(DATA RECORDS Opens)
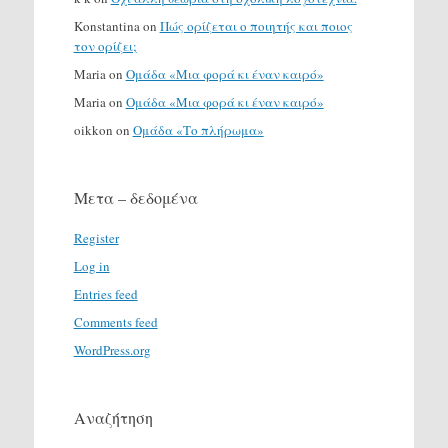
Konstantina
on
Πώς ορίζεται ο ποιητής και ποιος
τον ορίζει;
Maria
on
Ομάδα «Μια φορά κι έναν καιρό»
Maria
on
Ομάδα «Μια φορά κι έναν καιρό»
oikkon
on
Ομάδα «Το πλήρωμα»
Μετα – δεδομένα
Register
Log in
Entries feed
Comments feed
WordPress.org
Αναζήτηση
(DATA RECORDS Closes)
WHAT THE TASK REQUIRES – Without any pictures, please reproduce the full set of entries.

EXERCISE RESULT –
Konstantina
on
Πώς ορίζεται ο ποιητής και ποιος
τον ορίζει;
Maria
on
Ομάδα «Μια φορά κι έναν καιρό»
Maria
on
Ομάδα «Μια φορά κι έναν καιρό»
oikkon
on
Ομάδα «Το πλήρωμα»
Μετα – δεδομένα
Register
Log in
Entries feed
Comments feed
WordPress.org
Αναζήτηση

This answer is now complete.